Okay, this is huge: a federal judge has ordered the government to release videos of Guantanamo force-feedings. Expect the footage to be sickening to watch.

Barry Eisler.


Barry Eisler.

Why is this so important? Because, as the saying goes, if the slaughterhouses of the world were made of glass, we'd all be vegetarians. And the only thing that enables most people to shrug at America's descent into torture and other abusive and illegal practices is the fact that they don't have to see—and therefore acknowledge—what's actually happening.

If it's true a picture's worth a thousand words, video is even more so. Imagine if there had been no Abu Ghraib photographs. There barely would have been a story, let alone an outcry, let alone reforms.

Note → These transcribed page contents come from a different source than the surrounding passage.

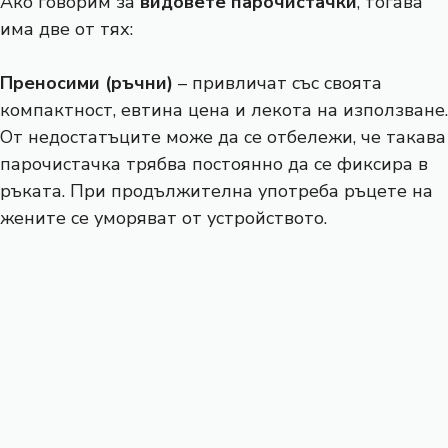
Ако говорим за
видовете парочистачки
, тогава
има две от тях:
Преносими (ръчни)
– привличат със своята
компактност, евтина цена и лекота на използване.
От недостатъците може да се отбележи, че такава
парочистачка трябва постоянно да се фиксира в
ръката. При продължителна употреба ръцете на
жените се уморяват от устройството.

This is why the CIA destroyed its interrogation videos. It's why the government works so hard to obscure what it's doing in our name—not just through secrecy, but with Orwellianisms like "enhanced interrogation techniques" (we borrowed that one from the Gestapo). They've even tried to paint the mass Guantanamo hunger strikes as "long-term non-religious fasts." If that doesn't set off your bullshit detector, it might be time to check to see if it's working at all.

It might not be a bad idea to ask whether a policy we can only be comfortable with by keeping it secret and obscuring it with strained euphemisms is such a great idea. Now that we'll be able to actually see what one such policy looks like, let's hope we'll be able to make some progress toward rediscovering our commitment to law, to morality, and to our own national security.